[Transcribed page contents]
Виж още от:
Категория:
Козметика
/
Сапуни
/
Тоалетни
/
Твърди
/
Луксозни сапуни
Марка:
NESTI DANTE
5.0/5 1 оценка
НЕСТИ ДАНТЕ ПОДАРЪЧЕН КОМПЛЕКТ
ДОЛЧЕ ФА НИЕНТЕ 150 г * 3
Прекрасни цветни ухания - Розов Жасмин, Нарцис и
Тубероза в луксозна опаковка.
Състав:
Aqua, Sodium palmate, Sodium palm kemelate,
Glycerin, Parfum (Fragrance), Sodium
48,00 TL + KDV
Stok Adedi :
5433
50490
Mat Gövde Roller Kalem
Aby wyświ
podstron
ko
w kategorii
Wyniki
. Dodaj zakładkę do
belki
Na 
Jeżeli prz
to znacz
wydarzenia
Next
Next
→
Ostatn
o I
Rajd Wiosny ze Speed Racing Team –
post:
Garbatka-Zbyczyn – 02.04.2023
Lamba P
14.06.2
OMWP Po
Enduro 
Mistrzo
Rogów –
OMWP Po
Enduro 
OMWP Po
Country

...

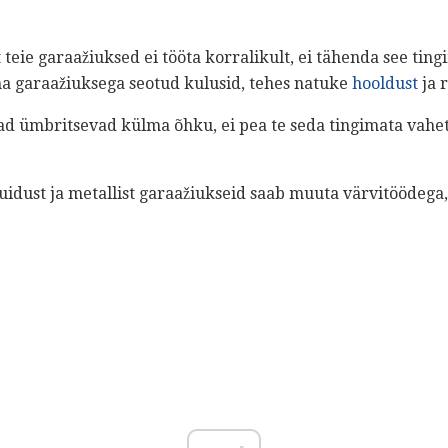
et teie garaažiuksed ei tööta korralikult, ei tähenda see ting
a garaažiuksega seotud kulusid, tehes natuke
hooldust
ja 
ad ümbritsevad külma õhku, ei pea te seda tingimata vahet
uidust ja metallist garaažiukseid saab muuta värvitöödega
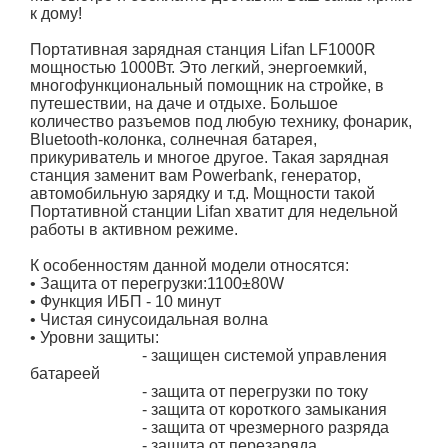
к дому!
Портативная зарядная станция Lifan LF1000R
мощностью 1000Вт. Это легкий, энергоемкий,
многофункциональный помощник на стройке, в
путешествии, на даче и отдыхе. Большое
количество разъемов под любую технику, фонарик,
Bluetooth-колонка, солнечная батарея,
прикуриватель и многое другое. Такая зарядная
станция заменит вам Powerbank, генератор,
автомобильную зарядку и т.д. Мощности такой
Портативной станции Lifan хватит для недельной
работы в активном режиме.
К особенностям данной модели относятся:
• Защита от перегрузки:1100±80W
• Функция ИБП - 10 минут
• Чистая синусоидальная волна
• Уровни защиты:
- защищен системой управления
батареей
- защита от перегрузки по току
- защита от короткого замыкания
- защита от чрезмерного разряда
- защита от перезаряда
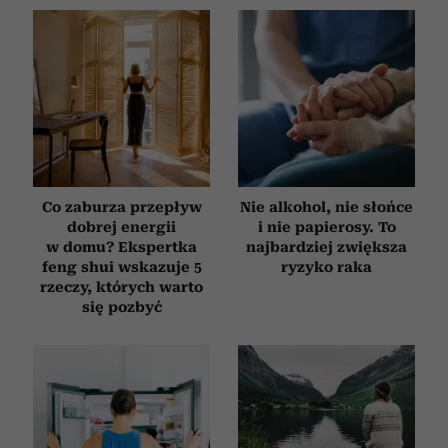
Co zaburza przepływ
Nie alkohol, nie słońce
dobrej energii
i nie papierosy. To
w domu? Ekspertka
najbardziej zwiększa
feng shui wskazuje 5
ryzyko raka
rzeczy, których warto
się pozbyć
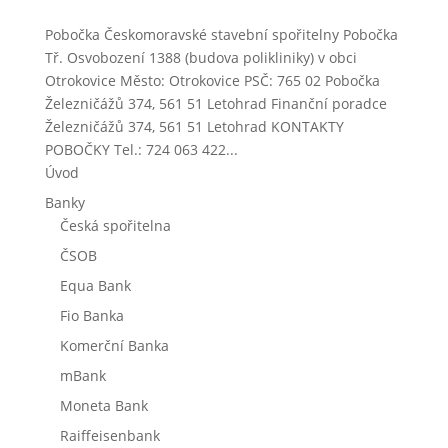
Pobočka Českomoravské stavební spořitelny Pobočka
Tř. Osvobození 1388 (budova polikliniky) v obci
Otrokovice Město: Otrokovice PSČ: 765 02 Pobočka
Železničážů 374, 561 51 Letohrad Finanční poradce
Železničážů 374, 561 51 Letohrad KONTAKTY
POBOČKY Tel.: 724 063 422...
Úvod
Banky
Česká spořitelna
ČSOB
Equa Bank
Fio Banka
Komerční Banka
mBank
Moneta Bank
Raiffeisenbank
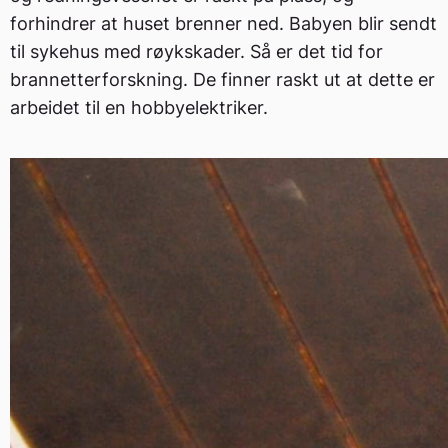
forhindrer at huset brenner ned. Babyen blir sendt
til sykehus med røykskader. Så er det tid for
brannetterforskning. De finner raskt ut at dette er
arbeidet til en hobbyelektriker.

Directions for this task –
Find the word "Letohrad" in the entries above and gather every line that holds it.

Response area –
Železničážů 374, 561 51 Letohrad Finanční poradce
Železničážů 374, 561 51 Letohrad KONTAKTY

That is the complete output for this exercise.